* WHAT YOU HAVE TO DO
Give the data below again exactly, and drop each picture from it.

* DATA EXTRACT
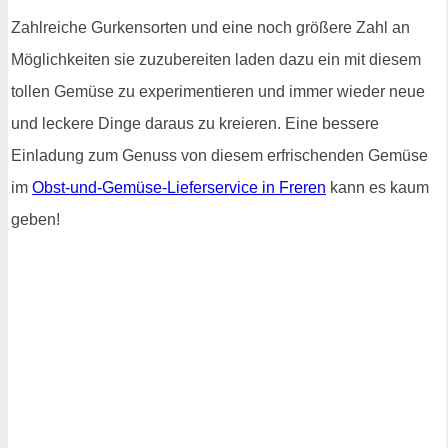
Zahlreiche Gurkensorten und eine noch größere Zahl an
Möglichkeiten sie zuzubereiten laden dazu ein mit diesem
tollen Gemüse zu experimentieren und immer wieder neue
und leckere Dinge daraus zu kreieren. Eine bessere
Einladung zum Genuss von diesem erfrischenden Gemüse
im
Obst-und-Gemüse-Lieferservice in Freren
kann es kaum
geben!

* ANSWER FOR THIS EXERCISE
Zahlreiche Gurkensorten und eine noch größere Zahl an
Möglichkeiten sie zuzubereiten laden dazu ein mit diesem
tollen Gemüse zu experimentieren und immer wieder neue
und leckere Dinge daraus zu kreieren. Eine bessere
Einladung zum Genuss von diesem erfrischenden Gemüse
im
Obst-und-Gemüse-Lieferservice in Freren
kann es kaum
geben!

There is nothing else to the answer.